— Десять процентов успеха, — мой голос звучал уверенно.
— Оптимист хренов. Я бы дал пять. От силы. И то если звезды сойдутся в правильном созвездии.
— Но ты поможешь?
— А у меня есть выбор? — он усмехнулся, но в глазах была неподдельная тревога. — Они же меня отсюда не выпустят, пока все не закончится. Так же?
— Так.
— Золотая клетка на двоих. Или уже на скольких? Кого еще притащат?
— Ага, команду кошмара, — пробормотал у меня в голове Фырк. — Все с гонором, все звезды. Вот увидишь, двуногий, передерутся еще до начала операции.
И знаете что? Ворчливый бурундук оказался прав.
— Целую команду, — усмехнулся я.
К вечеру нас всех собрали в большой симуляционной комнате.
Огромное белое пространство, залитое ровным, без теней, светом. Похоже на чистилище. Или на арену перед выходом гладиаторов. В центре — пустота.
Император так и не появился с момента нашего разговора. То ли занят, то ли решил дистанцироваться. Если операция провалится, он сможет сказать: «Я в этом не участвовал, это все они». Умно.
Команда собиралась постепенно.
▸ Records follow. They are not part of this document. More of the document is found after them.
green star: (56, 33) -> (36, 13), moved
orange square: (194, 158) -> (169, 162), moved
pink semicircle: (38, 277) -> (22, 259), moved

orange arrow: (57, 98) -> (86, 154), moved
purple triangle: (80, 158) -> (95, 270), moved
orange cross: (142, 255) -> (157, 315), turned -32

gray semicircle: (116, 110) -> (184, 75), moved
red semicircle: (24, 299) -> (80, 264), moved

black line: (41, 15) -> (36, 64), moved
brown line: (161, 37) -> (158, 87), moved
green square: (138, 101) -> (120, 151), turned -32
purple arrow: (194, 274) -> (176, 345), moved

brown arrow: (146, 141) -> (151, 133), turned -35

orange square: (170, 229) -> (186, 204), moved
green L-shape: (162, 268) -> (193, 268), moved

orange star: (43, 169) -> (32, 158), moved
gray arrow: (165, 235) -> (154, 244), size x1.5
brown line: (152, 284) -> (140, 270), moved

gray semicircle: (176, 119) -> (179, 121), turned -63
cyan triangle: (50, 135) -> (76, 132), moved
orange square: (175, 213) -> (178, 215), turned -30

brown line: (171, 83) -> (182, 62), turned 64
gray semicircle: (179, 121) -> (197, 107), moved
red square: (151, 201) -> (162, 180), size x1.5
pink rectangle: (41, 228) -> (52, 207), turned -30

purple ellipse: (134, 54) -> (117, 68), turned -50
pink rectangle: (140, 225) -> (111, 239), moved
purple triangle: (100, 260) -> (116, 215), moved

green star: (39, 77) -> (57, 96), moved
Первым вошел академик Неволин.
Я ожидал увидеть дряхлого старца, но вместо этого в комнату вплыл человек, излучающий гранитную уверенность и абсолютное превосходство. Да, седой. Да, в возрасте. Но спина прямая как струна, походка твердая, а взгляд острый как скальпель. Он окинул меня взглядом, каким ценитель оценивает картину сомнительного происхождения, и поморщился.
— Меня зовут Виктор Семенович. А вы и есть тот самый Разумовский? — голос неожиданно молодой, звучный, с бархатными нотками.
— Я.
— Хм.
Одно «хм», но в нем было столько презрения.
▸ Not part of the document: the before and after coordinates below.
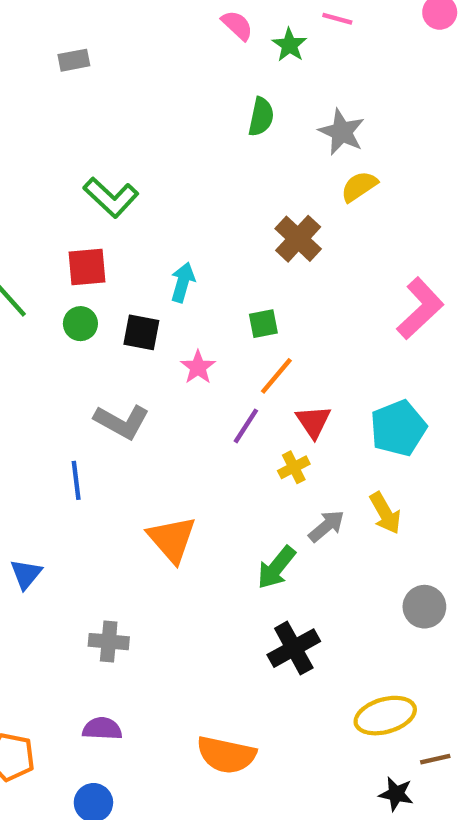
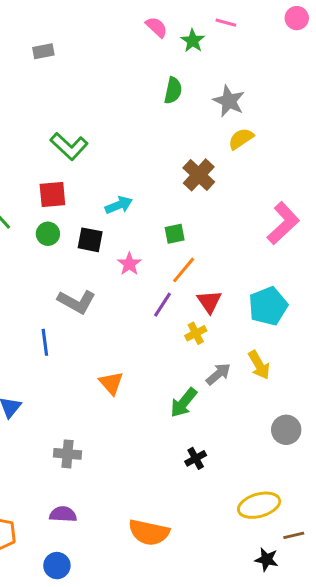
cyan arrow: (183, 282) -> (119, 205), turned 52
orange triangle: (172, 539) -> (111, 383), size x0.7
black cross: (294, 648) -> (196, 458), size x0.6

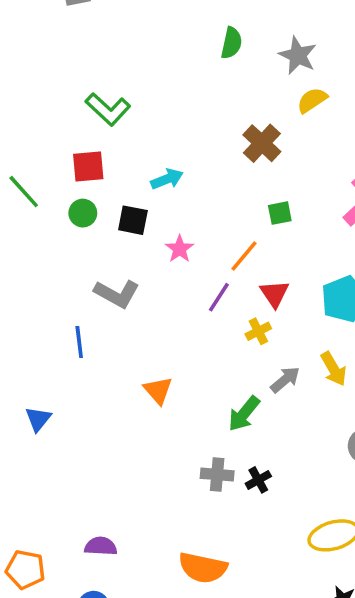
green square: (175, 234) -> (280, 213), moved
gray cross: (68, 454) -> (217, 475), moved

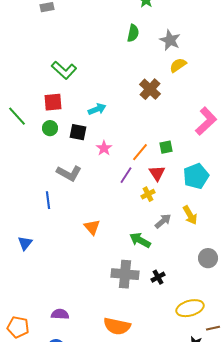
green square: (280, 213) -> (166, 147), moved
green arrow: (244, 414) -> (140, 240), turned 80
gray cross: (217, 475) -> (125, 274), size x1.5
black cross: (258, 480) -> (158, 277), moved

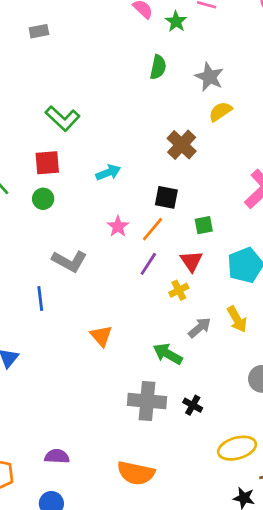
black square: (78, 132) -> (166, 197), moved
orange line: (140, 152) -> (153, 229), moved
black cross: (158, 277) -> (193, 405), turned -32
— Молодой человек, вы хоть понимаете, от чего меня оторвали? Я готовил доклад для Всемирного конгресса нейрохирургов! Революционная методика! Это прорыв! Это Нобелевская премия! А меня притащили сюда как какого-то…
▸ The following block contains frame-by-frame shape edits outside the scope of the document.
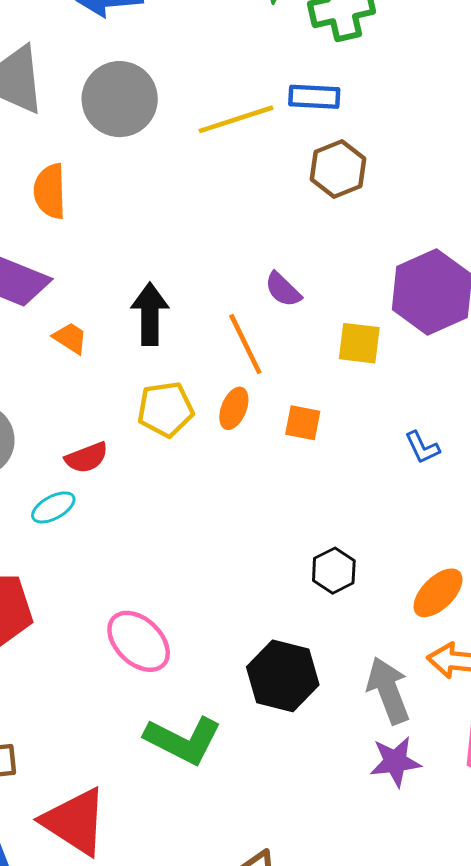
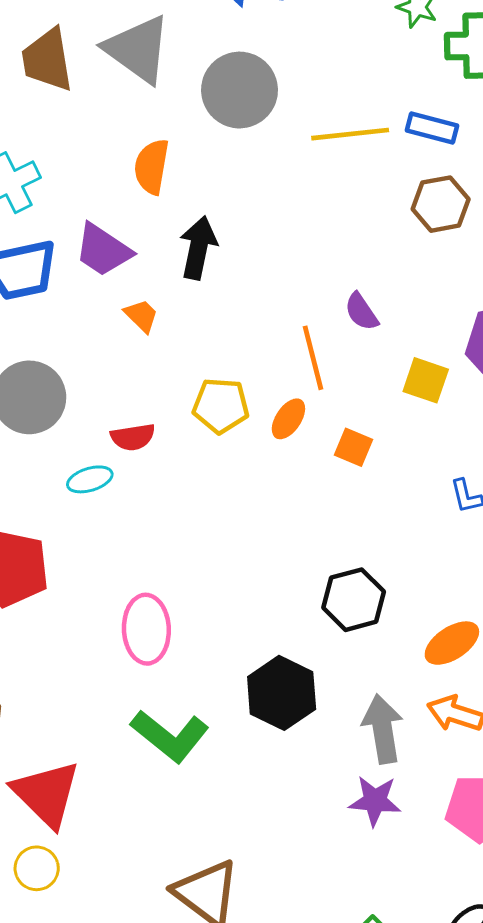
black arrow: (150, 314) -> (198, 248), moved
black hexagon: (334, 571) -> (354, 600), size x1.4
pink ellipse: (139, 641) -> (146, 629), turned 32

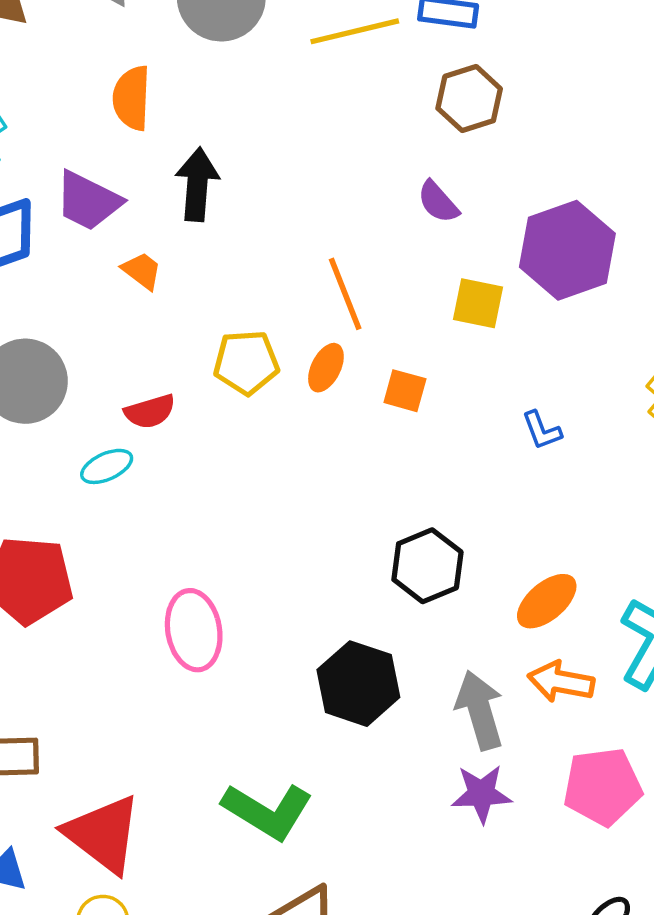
purple semicircle: (361, 312) -> (438, 202), moved
green L-shape: (170, 736) -> (268, 811), moved

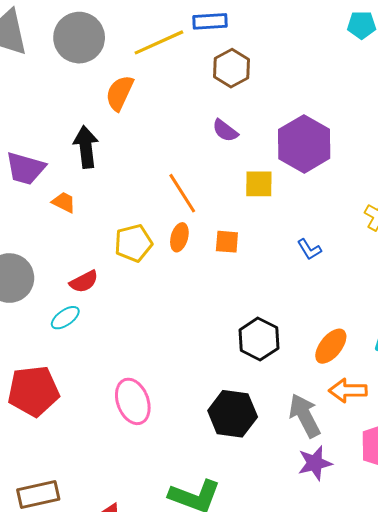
orange semicircle: (132, 98) -> (120, 93), moved, turned 33

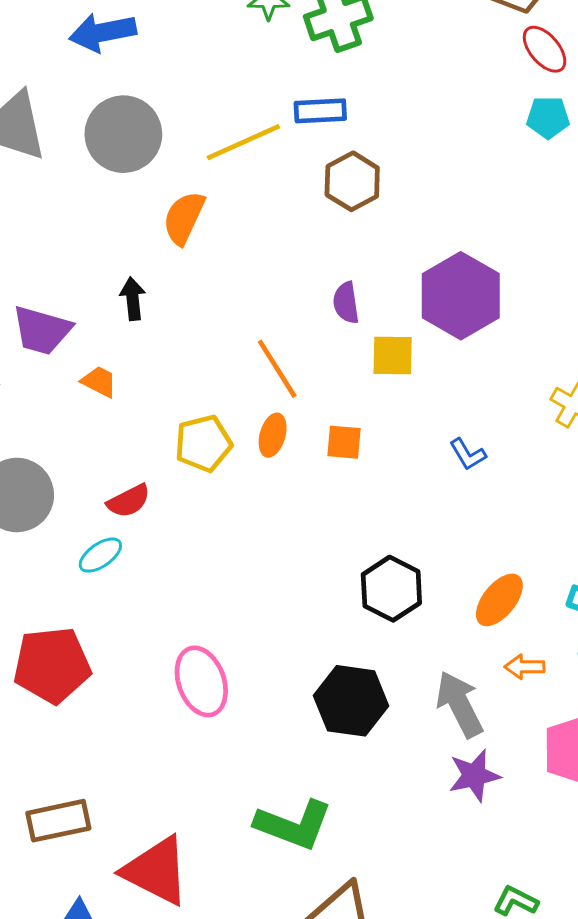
purple semicircle: (225, 131) -> (346, 303), moved, turned 44
black arrow: (86, 147) -> (133, 299), size x0.7
orange arrow: (348, 390) -> (525, 667), size x0.7

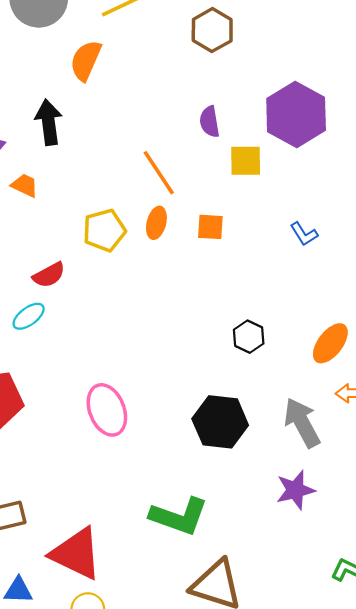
black arrow: (133, 299) -> (49, 122), size x1.4
black hexagon: (391, 589) -> (249, 337), size x0.7
purple star: (474, 776) -> (295, 490), moved

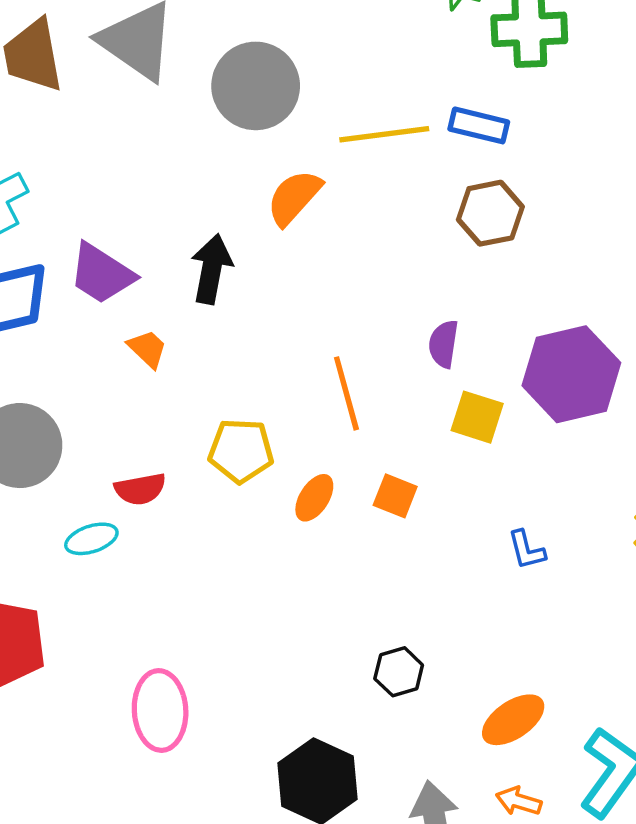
orange ellipse: (156, 223) -> (314, 498), moved

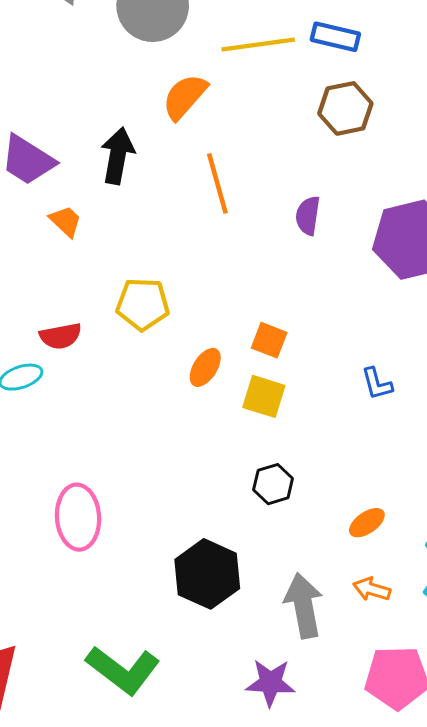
orange line: (346, 393) -> (217, 183), moved
yellow square: (477, 417) -> (264, 396), moved
orange ellipse: (314, 498) -> (205, 367), moved
orange ellipse: (513, 720) -> (367, 523), size x0.7

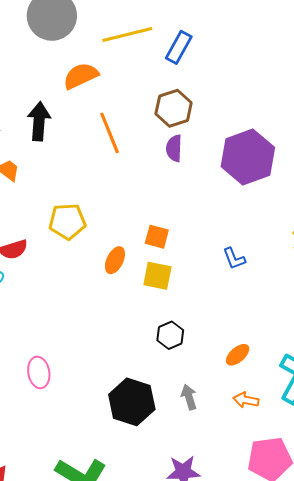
blue rectangle: (335, 37) -> (179, 47), moved, turned -68
orange semicircle: (185, 97) -> (81, 76), turned 30
brown hexagon: (345, 108) -> (174, 108), moved
pink ellipse: (78, 517) -> (39, 372), size x0.7
gray arrow: (304, 606) -> (189, 397), moved, size x0.6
Следом вошла профессор Астафьева.
Если Неволин был огнем, то она была льдом. Строгий темно-синий костюм, волосы в идеальный пучок, ни грамма косметики. Очки в тонкой оправе делали ее похожей на директрису элитной школы для девочек.
— Профессор Астафьева Марина Львовна, — представилась она, протягивая руку. Рукопожатие крепкое, сухое, короткое. — Нейрофизиолог. Надеюсь, меня вызвали не зря. Мое время стоит очень дорого.
— Надеюсь, что не зря, — ответил я.
Она посмотрела на меня так, словно я был студентом, не выучившим урок.
— Надежда — не медицинский термин, молодой человек. Оперируйте фактами.
— О, эта тетка думает, что тебя живьем съест, двуногий. И не подавится, — хихикнул Фырк. — Но она плохо знает моего двуногого.
Третьим влетел — именно влетел — Доронин.
Молодой, тощий, с взъерошенными волосами, которые торчали во все стороны, как у безумного ученого из комиксов. В руках планшет, из карманов торчали какие-то инструменты и мотки проводов.
— Где пациент? Где оборудование? Мне нужны параметры! — он тараторил без остановки, его глаза лихорадочно бегали. — Точные параметры! Температура коагуляции? Глубина проникновения? Диаметр зонда?
— Успокойтесь, Иван Сергеевич, — холодно осадила его Астафьева. Похоже, они уже были знакомы. — Сначала дождемся всех.
— Ждать⁈ У меня семнадцать проектов в работе, Марина Львовна! Я не могу ждать!
Последней вошла Матрона Егоровна Железнова.
И если все предыдущие входили, то она материализовалась. Просто в какой-то момент она уже была в комнате, хотя секунду назад ее не было. Дородная, основательная, как русская печь. И взгляд. Взгляд человека, который видел все и уже ничему не удивляется.
Она окинула всех нас тяжелым взглядом и хмыкнула:
— Ну и сборище. Прямо консилиум нобелевских лауреатов.
— Я действительно номинирован на Нобелевскую… — напыжился Неволин.
— И чего это Император нас всех сюда стащил? — беззастенчиво перебила его Матрона. — Меня с дежурства сняли. Впервые за пять лет! У меня там две полостные операции были намечены!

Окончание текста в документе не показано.